To infer the integrated labels, there are many researches on inference algorithms. Majority voting (MV) is a naive and widely used method. In short, the integrated label is the label provided by the majority of labelers. However, the MV model is too simple and it assumes that each labeler has the same ability to process the labeling tasks. David and Skene proposed an EMbased algorithm (expectationmaximization algorithm) called DS to infer the ground truth early in 1979 [17]. DS not only infer the integrated labels of samples, but also estimate a confusion matrix for each worker, and the confusion matrix can represent the reliability of the corresponding worker on each category. It can improve the accuracy of inference results. In addition, we can use the confusion matrices trained by DS to screen the workers. Although DS performs well in many situations [16, 18, 19], it has a limitation—if the number of categories is large, and the labels we collect is not enough relatively, then the confusion matrix will be sparse, which leads to incorrect results. Except for the accuracy of workers, the difficulty of each sample is also a useful factor. GLAD (Generative model of Labels, Abilities, and Difficulties) proposed a probabilistic model to estimate the label of each sample, the expertise of each worker, and the difficulty of each sample simultaneously [20]. Moreover, algorithms based on EM methods are not robust because of the defects of EM, since the likelihood function of EM is not convex, which means EM algorithms cannot converge to global optimal. To address this problem, a spectral method is utilized to estimate the initial values of the confusion matrix [21], which method is called OptD&S. OptD&S improves the accuracy than DS and shows that it achieves the optimal convergence rate.
Beside the algorithms based on EM methods, there are also several methods based on simple statistics or linear algebra.
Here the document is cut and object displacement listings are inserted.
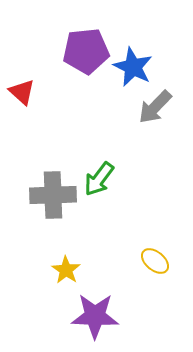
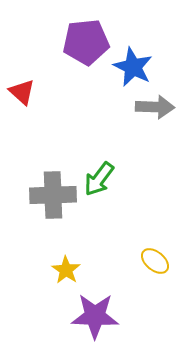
purple pentagon: moved 9 px up
gray arrow: rotated 132 degrees counterclockwise
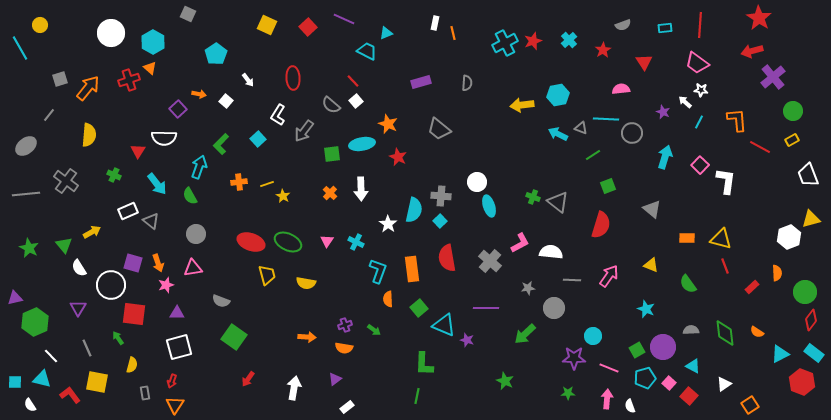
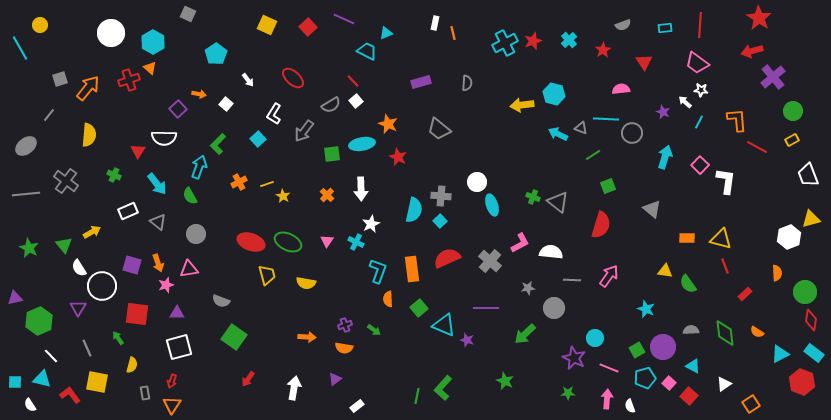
red ellipse at (293, 78): rotated 45 degrees counterclockwise
cyan hexagon at (558, 95): moved 4 px left, 1 px up; rotated 25 degrees clockwise
white square at (226, 101): moved 3 px down
gray semicircle at (331, 105): rotated 72 degrees counterclockwise
white L-shape at (278, 115): moved 4 px left, 1 px up
green L-shape at (221, 144): moved 3 px left
red line at (760, 147): moved 3 px left
orange cross at (239, 182): rotated 21 degrees counterclockwise
orange cross at (330, 193): moved 3 px left, 2 px down
cyan ellipse at (489, 206): moved 3 px right, 1 px up
gray triangle at (151, 221): moved 7 px right, 1 px down
white star at (388, 224): moved 17 px left; rotated 12 degrees clockwise
red semicircle at (447, 258): rotated 76 degrees clockwise
purple square at (133, 263): moved 1 px left, 2 px down
yellow triangle at (651, 265): moved 14 px right, 6 px down; rotated 14 degrees counterclockwise
pink triangle at (193, 268): moved 4 px left, 1 px down
white circle at (111, 285): moved 9 px left, 1 px down
red rectangle at (752, 287): moved 7 px left, 7 px down
red square at (134, 314): moved 3 px right
red diamond at (811, 320): rotated 30 degrees counterclockwise
green hexagon at (35, 322): moved 4 px right, 1 px up
cyan circle at (593, 336): moved 2 px right, 2 px down
purple star at (574, 358): rotated 25 degrees clockwise
green L-shape at (424, 364): moved 19 px right, 24 px down; rotated 40 degrees clockwise
orange triangle at (175, 405): moved 3 px left
orange square at (750, 405): moved 1 px right, 1 px up
white rectangle at (347, 407): moved 10 px right, 1 px up
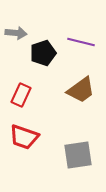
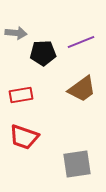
purple line: rotated 36 degrees counterclockwise
black pentagon: rotated 15 degrees clockwise
brown trapezoid: moved 1 px right, 1 px up
red rectangle: rotated 55 degrees clockwise
gray square: moved 1 px left, 9 px down
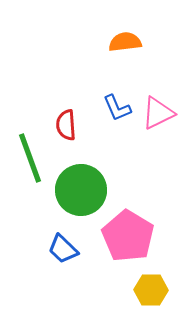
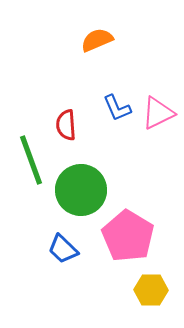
orange semicircle: moved 28 px left, 2 px up; rotated 16 degrees counterclockwise
green line: moved 1 px right, 2 px down
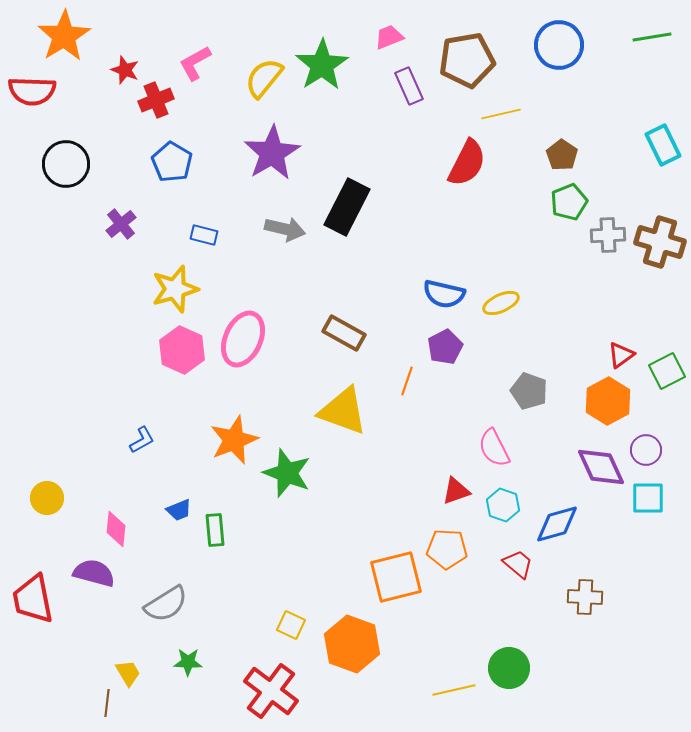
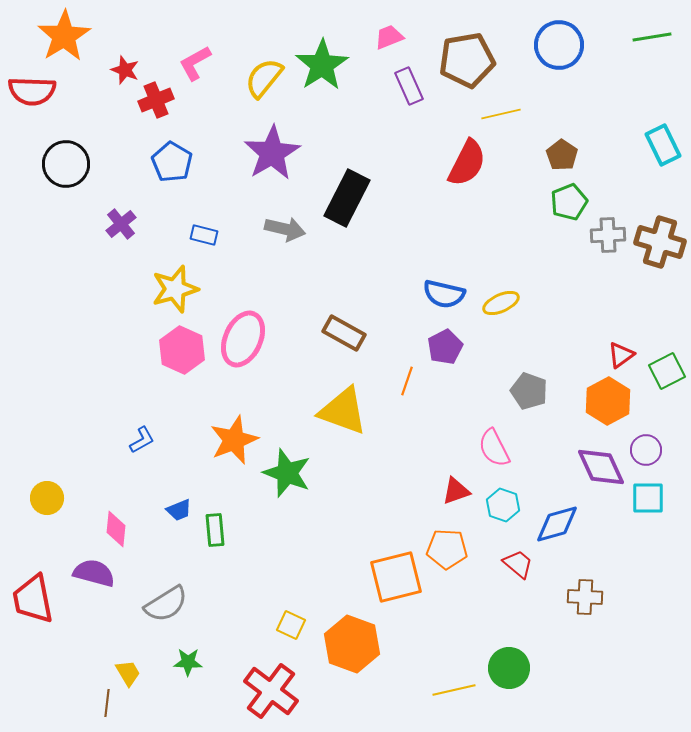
black rectangle at (347, 207): moved 9 px up
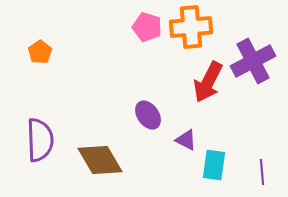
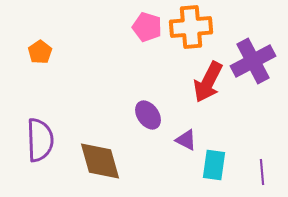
brown diamond: moved 1 px down; rotated 15 degrees clockwise
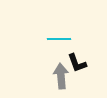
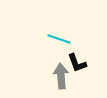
cyan line: rotated 20 degrees clockwise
For example, GTIC (Ground Truth Inference using Clustering) is a statistics based algorithm proposed in [22]. GTIC is a ground truth inference algorithm used to solve multiclass labeling problems. If the example in dataset have K categories to distinguish, GTIC will run a clustering algorithm first on the dataset to divide the examples into K clusters. After that, GTIC will map each cluster to a specific category. Generally, deep learning is also considered to used in ground truth inferencing in several works [23–28]. Albarqouni et al. [23] provides an CNNlike network called AggNet to model the crowdworkers and inference process. AggNet learns multiple CNN models with same structures to model the capabilities of crowdworkers, and the outputs are the labels provided by the workers. The labels are then passed to an aggregation CNN to obtain the integrated label as the ground truth.
The proposed method
Preliminaries and motivations
The framework of our method is shown in Fig. 2. After crowdworkers provide their responses, we use all these labels to train a deep learning model, where the general structure of the model is shown in Fig. 3. Once the model is trained, the integrated labels can be obtained on the output layer of the model. Meanwhile, when a new task is input to the model, the relevance result will be predicted.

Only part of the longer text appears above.